═════ Given data ═════

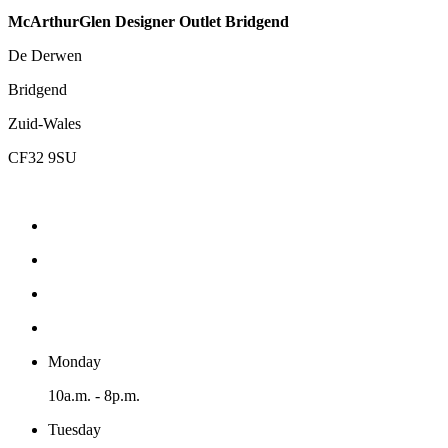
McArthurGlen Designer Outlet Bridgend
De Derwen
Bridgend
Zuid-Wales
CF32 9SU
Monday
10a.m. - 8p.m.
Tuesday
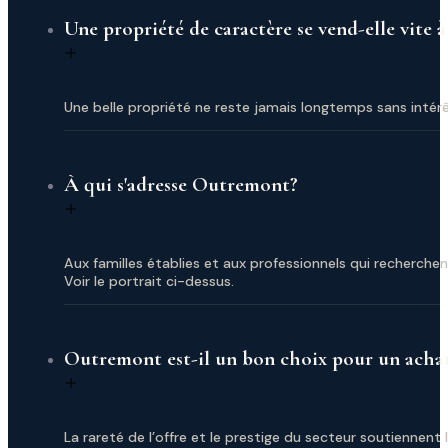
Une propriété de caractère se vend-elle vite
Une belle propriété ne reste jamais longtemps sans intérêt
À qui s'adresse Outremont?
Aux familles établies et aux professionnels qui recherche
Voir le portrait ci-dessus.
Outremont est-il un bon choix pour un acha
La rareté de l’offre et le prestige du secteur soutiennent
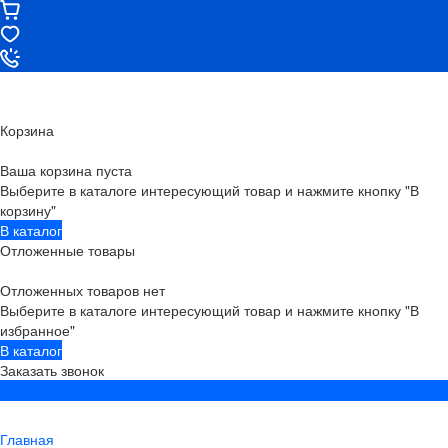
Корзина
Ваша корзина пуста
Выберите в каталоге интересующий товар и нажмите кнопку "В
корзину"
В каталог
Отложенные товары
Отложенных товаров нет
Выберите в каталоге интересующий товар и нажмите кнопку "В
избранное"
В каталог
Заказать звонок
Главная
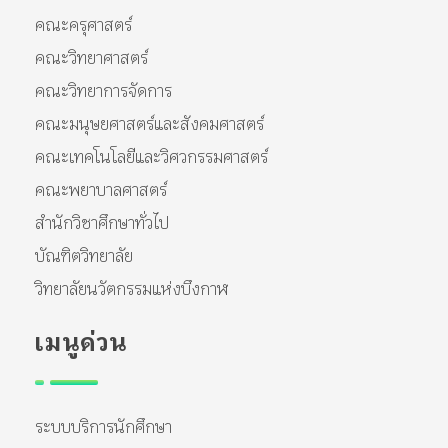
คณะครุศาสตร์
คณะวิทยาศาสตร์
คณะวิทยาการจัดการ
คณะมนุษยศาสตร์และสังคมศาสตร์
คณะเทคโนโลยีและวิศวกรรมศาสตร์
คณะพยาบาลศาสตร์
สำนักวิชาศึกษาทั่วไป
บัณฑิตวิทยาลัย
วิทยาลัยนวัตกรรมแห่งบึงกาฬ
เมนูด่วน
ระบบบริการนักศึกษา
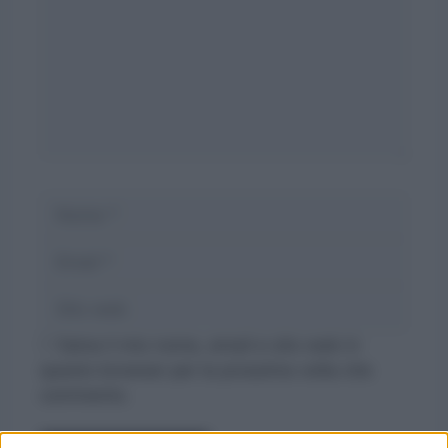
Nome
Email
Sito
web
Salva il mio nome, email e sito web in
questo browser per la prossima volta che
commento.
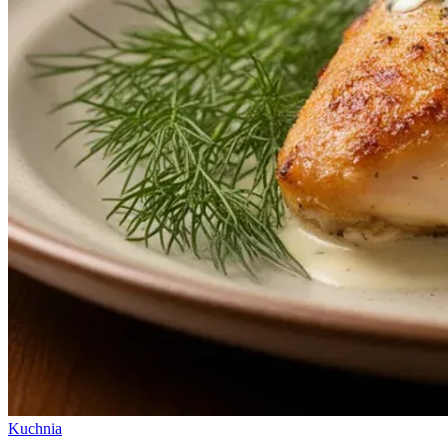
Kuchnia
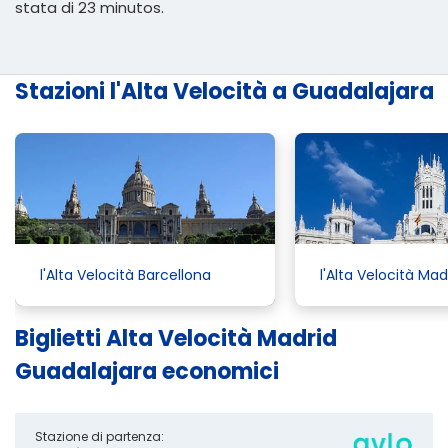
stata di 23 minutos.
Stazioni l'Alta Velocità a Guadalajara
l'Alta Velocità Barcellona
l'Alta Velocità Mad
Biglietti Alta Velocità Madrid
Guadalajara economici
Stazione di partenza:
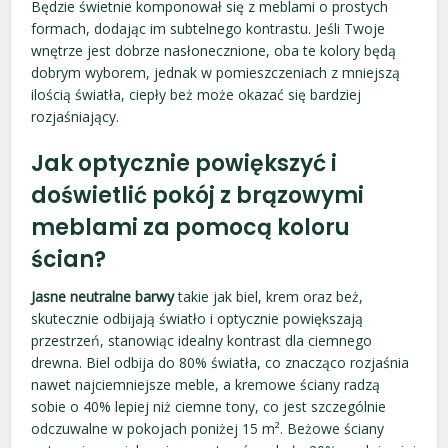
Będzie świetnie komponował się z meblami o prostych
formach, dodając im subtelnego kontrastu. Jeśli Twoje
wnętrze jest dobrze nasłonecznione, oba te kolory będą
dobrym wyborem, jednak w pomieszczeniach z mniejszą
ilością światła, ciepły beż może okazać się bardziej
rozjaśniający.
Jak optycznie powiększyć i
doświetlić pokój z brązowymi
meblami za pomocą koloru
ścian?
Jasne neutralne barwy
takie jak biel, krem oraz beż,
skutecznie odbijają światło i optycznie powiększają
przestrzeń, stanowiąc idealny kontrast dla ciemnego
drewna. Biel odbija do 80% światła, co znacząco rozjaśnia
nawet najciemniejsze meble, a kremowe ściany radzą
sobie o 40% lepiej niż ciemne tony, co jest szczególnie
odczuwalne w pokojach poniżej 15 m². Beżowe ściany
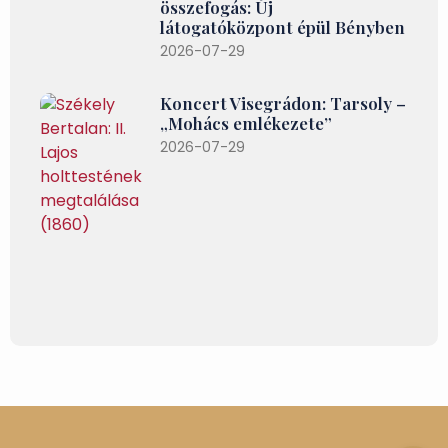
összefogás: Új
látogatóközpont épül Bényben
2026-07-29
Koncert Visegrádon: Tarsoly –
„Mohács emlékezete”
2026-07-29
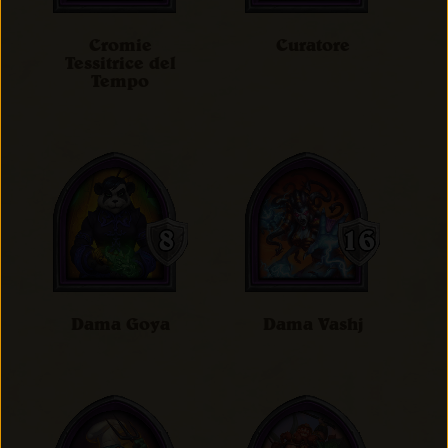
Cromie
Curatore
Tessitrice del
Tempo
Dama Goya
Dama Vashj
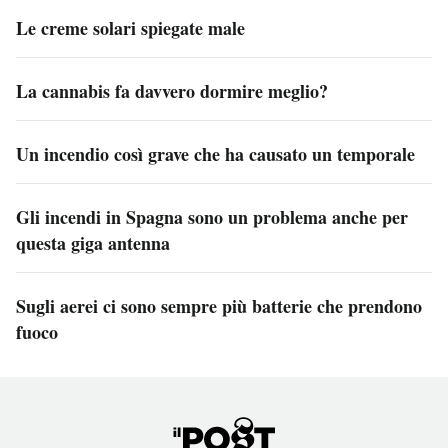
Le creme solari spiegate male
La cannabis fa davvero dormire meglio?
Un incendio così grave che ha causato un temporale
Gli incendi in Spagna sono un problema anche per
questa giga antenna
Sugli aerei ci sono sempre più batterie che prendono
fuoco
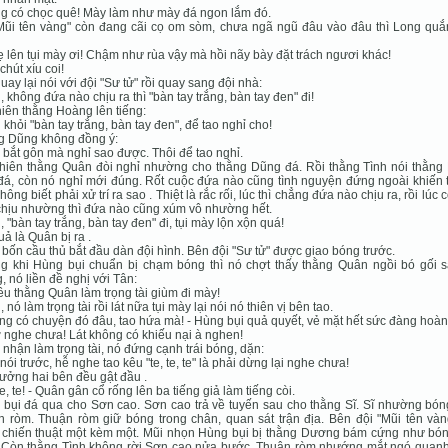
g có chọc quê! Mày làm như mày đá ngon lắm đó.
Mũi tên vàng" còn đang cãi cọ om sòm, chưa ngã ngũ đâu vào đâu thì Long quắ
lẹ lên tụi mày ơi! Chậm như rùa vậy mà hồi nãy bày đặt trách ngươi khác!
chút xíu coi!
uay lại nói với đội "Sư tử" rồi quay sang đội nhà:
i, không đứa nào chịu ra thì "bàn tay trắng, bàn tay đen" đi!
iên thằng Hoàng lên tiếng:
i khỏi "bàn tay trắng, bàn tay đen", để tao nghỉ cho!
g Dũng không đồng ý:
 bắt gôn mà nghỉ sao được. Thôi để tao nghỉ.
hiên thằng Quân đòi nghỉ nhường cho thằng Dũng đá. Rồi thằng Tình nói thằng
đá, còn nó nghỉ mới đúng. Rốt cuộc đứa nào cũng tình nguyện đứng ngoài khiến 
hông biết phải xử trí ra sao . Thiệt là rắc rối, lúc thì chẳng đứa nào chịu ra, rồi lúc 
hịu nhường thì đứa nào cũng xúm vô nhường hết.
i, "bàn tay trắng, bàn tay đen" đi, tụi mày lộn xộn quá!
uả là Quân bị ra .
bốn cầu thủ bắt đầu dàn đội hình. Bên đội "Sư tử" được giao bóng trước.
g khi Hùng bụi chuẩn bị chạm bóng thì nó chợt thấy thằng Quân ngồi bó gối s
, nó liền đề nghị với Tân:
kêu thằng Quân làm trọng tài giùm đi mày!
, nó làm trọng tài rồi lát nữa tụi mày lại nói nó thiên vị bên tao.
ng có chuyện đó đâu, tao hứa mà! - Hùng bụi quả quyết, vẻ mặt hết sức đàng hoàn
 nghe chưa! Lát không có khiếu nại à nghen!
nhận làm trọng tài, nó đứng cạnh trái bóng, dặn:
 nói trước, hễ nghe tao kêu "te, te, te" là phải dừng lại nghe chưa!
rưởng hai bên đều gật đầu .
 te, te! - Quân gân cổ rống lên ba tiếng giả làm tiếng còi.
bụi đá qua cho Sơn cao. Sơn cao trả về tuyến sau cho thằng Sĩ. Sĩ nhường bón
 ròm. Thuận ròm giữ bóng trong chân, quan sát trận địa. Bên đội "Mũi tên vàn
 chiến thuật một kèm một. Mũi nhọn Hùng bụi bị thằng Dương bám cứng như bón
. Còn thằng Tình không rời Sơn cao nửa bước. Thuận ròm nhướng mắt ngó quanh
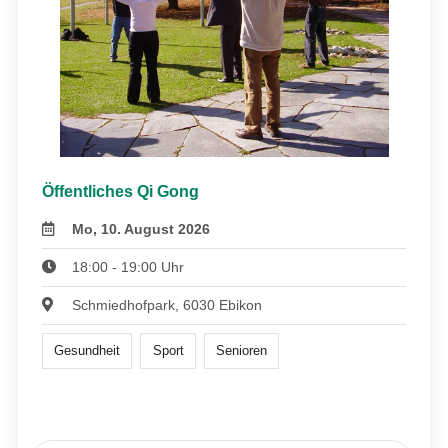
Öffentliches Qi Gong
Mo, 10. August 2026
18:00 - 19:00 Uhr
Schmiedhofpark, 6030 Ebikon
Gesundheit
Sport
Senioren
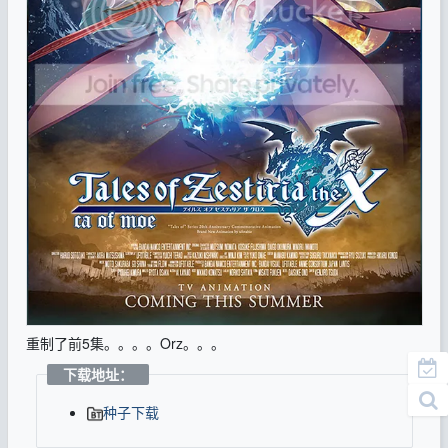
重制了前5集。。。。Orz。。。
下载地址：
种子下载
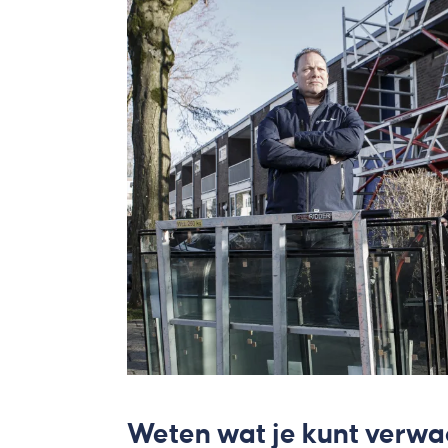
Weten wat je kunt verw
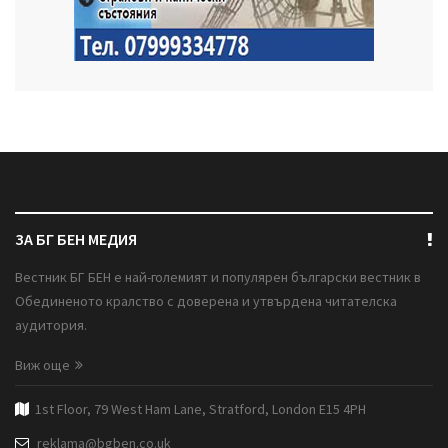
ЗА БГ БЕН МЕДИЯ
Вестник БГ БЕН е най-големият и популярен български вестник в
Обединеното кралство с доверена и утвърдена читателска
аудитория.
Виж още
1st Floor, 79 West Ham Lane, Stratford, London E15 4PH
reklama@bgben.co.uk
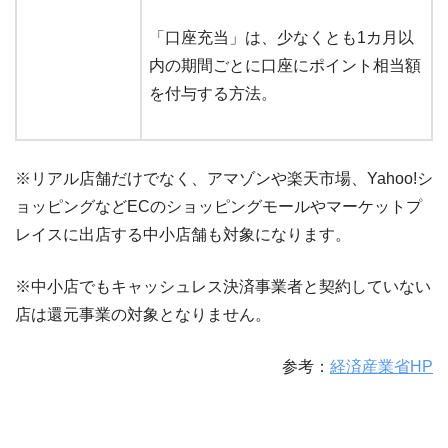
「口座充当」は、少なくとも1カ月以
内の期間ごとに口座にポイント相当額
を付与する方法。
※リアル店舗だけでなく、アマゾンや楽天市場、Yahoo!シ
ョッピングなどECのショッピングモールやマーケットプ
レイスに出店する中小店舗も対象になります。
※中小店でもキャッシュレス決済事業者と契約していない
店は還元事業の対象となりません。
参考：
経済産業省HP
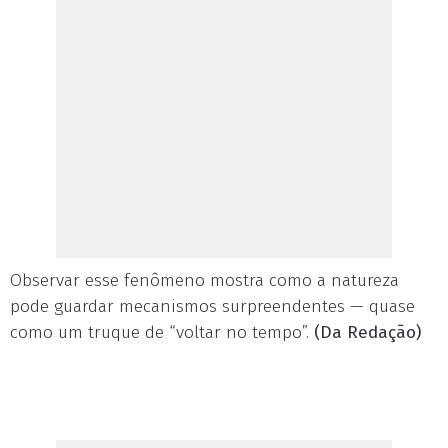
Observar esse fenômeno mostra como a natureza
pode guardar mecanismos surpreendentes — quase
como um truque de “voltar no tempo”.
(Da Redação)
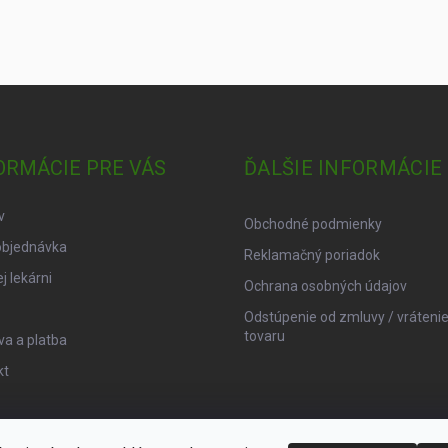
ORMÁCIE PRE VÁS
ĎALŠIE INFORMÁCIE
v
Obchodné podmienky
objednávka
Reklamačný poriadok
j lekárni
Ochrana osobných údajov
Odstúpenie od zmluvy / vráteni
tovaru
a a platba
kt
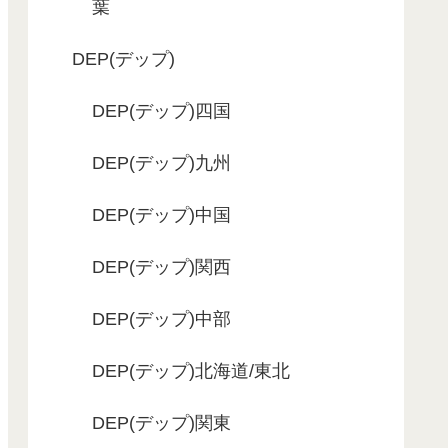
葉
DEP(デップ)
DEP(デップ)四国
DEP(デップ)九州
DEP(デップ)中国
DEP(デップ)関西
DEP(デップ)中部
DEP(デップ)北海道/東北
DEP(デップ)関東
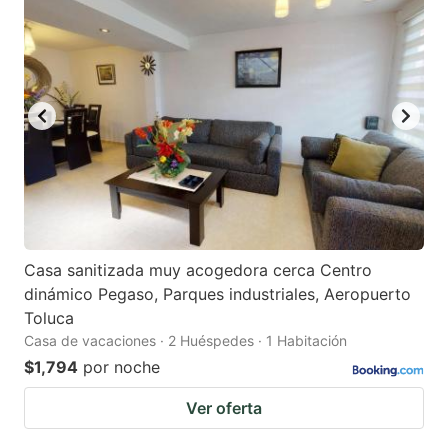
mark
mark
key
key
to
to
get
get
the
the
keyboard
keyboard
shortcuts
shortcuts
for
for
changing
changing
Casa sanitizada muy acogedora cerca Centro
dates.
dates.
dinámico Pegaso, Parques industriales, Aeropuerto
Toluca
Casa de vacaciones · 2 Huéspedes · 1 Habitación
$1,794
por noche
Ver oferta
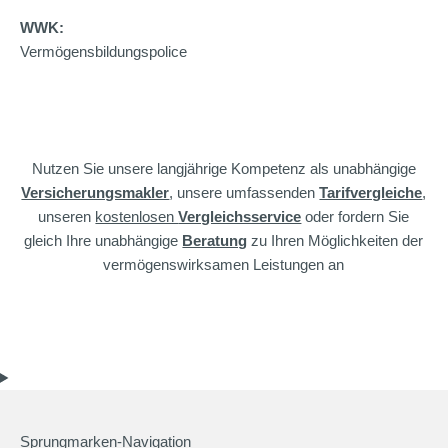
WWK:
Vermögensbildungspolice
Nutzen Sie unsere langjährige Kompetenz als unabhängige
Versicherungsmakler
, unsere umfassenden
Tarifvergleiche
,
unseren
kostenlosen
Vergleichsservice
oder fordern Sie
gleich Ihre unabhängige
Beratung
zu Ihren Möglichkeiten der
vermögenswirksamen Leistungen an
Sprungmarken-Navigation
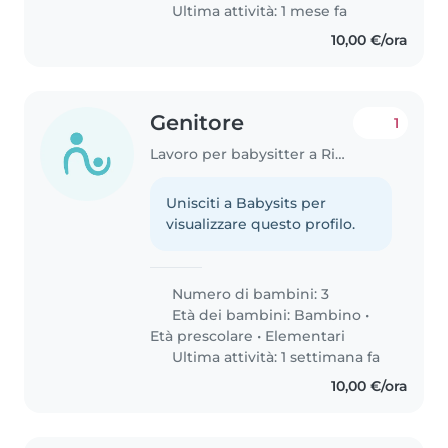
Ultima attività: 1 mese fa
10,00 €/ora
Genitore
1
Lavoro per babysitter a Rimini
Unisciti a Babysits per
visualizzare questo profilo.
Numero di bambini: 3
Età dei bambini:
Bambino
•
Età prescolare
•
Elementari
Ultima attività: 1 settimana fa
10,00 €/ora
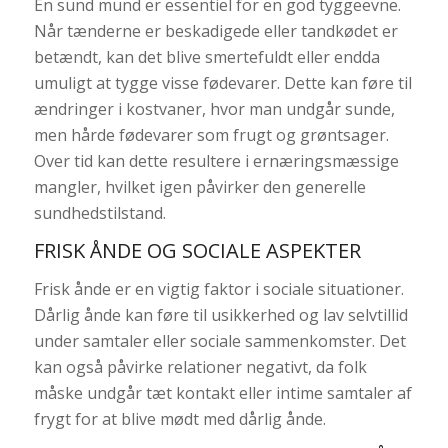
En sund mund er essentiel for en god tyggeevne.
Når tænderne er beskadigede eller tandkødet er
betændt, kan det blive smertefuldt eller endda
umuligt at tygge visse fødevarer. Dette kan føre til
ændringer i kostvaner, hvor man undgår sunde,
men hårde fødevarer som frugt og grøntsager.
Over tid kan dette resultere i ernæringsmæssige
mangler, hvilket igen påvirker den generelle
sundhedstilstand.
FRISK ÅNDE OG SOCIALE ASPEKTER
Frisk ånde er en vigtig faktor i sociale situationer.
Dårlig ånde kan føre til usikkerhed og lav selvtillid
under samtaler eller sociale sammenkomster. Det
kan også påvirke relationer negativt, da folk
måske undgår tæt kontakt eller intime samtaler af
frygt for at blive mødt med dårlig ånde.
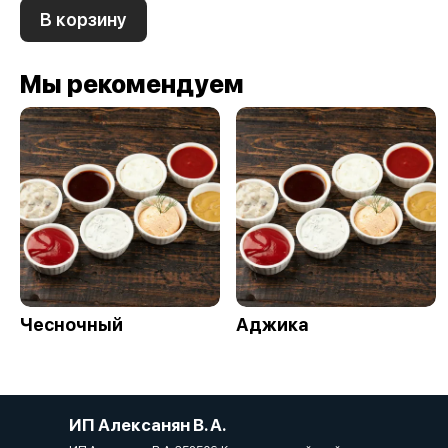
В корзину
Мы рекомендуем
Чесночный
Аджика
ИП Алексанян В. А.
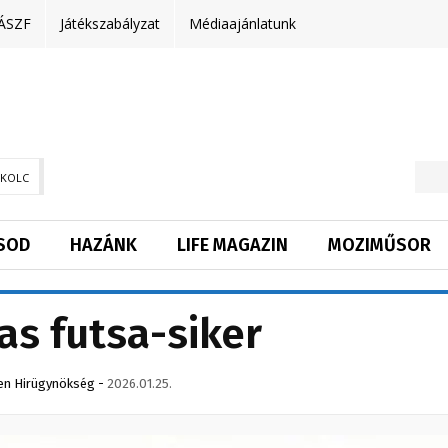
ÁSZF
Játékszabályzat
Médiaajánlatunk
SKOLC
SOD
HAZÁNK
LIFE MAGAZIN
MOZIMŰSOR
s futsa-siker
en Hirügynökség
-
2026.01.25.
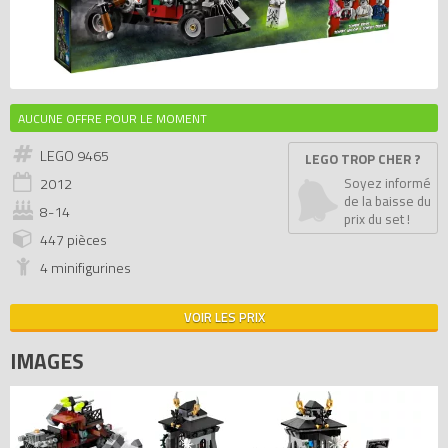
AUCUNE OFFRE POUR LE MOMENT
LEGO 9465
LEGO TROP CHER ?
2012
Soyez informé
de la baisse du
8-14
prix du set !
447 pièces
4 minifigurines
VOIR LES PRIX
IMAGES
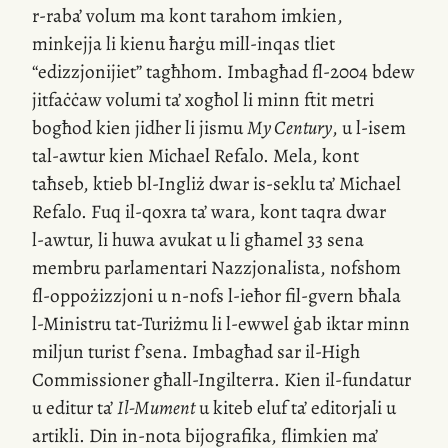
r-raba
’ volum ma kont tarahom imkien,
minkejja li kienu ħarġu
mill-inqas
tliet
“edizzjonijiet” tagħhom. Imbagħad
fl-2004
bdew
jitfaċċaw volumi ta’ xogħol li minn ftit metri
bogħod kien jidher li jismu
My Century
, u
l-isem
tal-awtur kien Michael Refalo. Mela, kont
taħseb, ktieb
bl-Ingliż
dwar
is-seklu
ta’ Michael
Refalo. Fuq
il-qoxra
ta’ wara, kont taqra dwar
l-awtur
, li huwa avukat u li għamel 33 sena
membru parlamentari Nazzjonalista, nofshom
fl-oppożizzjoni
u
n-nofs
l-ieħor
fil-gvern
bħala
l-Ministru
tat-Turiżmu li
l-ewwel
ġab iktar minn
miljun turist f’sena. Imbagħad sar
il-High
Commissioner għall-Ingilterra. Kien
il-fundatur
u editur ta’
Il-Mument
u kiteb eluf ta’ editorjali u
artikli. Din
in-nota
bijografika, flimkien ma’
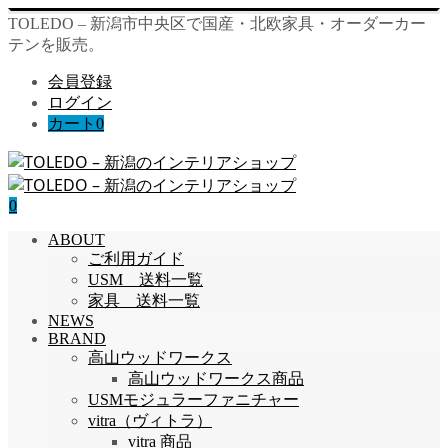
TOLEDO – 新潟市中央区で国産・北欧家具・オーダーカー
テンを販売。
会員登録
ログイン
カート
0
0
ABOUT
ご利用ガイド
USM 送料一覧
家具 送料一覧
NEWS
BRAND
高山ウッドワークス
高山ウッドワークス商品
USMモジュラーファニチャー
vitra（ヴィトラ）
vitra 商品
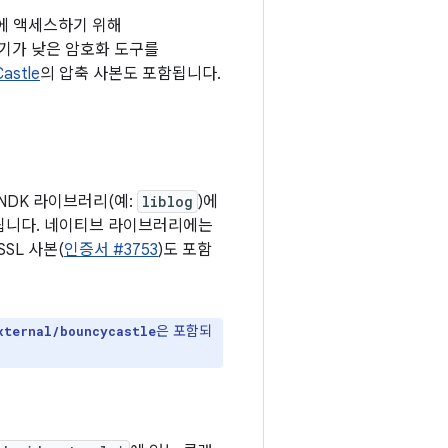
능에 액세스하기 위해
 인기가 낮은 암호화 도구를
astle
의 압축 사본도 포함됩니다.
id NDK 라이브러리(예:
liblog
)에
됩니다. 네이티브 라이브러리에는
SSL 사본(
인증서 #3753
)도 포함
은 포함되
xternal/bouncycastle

═════

### The problem:
Wherever the string "nghỉ" shows up in the material, copy the line that holds it.

### Answer below:
i khỏi "bàn tay trắng, bàn tay đen", để tao nghỉ cho!
 bắt gôn mà nghỉ sao được. Thôi để tao nghỉ.
hiên thằng Quân đòi nghỉ nhường cho thằng Dũng đá. Rồi thằng Tình nói thằng
đá, còn nó nghỉ mới đúng. Rốt cuộc đứa nào cũng tình nguyện đứng ngoài khiến 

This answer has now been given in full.